Notice that the background changes. This is because we have called sns.set() which set Seaborn default setting instead of using Matplotlib’s setting. For example, Matplotlib uses whitebackground and no grid. Seaborn by default displays some white grid on gray background.

By default, the bins argument is auto and Seaborn will try to calculate how many bins should be used. But we can specify this manually.

sns.histplot(y='resale_price', data=df_tampines, bins=10)
<AxesSubplot:xlabel='Count', ylabel='resale_price'>

png

We can see that majority of the sales of resale HDB in Tampines is priced at about $400k to $500k.

We can also use the boxplot to see some descriptive statistics of the data.

See documentation on boxplot

sns.boxplot(x='resale_price', data=df_tampines)
<AxesSubplot:xlabel='resale_price'>

png

See Understanding Boxplot for more detail. But the figure in that website summarizes the different information given in a boxplot.

The box gives you the 25th percentile and the 75th percentile boundary. The line inside the box gives you the median of the data. As we can see the median is about $400k to $500k. The difference between the 75th percentile (Q3) and the 25th percentile (Q1) is called the Interquartile Range (IQR). This definition is needed to understand what defines outliers.

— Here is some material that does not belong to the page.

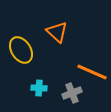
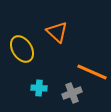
yellow ellipse: moved 1 px right, 1 px up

The minimum and the maximum here is not the minimum and the maximum value in the data, but rather is capped at

\(min = Q1 - 1.5\times IQR\) \(max = Q3 + 1.5\times IQR\)

Anything below or above these “minimum” and “maximum” are considered an outlier in the box plot. In the figure above, for example, we have quite a number of outliers on the high end of the resale price.

Modifying Labels and Titles

Since Seaborn is built on top of Matplotlib, we can use some of Matplotlib functions to change the figure’s labels and title. For example, we can change the histogram’s plot x and y labels and its titles using plt.xlabel(), plt.ylabel(), and plt.title. You can access these Matplotlib’s functions by first storing the output of your Seaborn plot.

myplot = sns.histplot(y='resale_price', data=df_tampines, bins=10)

png

Once you obtain the handle, you can call Matplotlib’s function by adding the word set_ in front of it. For example, if the Matplotlib’s function is plt.xlabel(), you call it as myplot.set_xlabel(). See the code below.

myplot = sns.histplot(y='resale_price', data=df_tampines, bins=10)
myplot.set_xlabel('Count', fontsize=16)
myplot.set_ylabel('Resale Price', fontsize=16)
myplot.set_title('HDB Resale Price in Tampines', fontsize=16)
Text(0.5, 1.0, 'HDB Resale Price in Tampines')

png

Notice now that the plot has a title and both the x and y label has changed.

The above plot will be much easier if we plots in thousands of dollars. So let’s create a new column of resale price in $1000.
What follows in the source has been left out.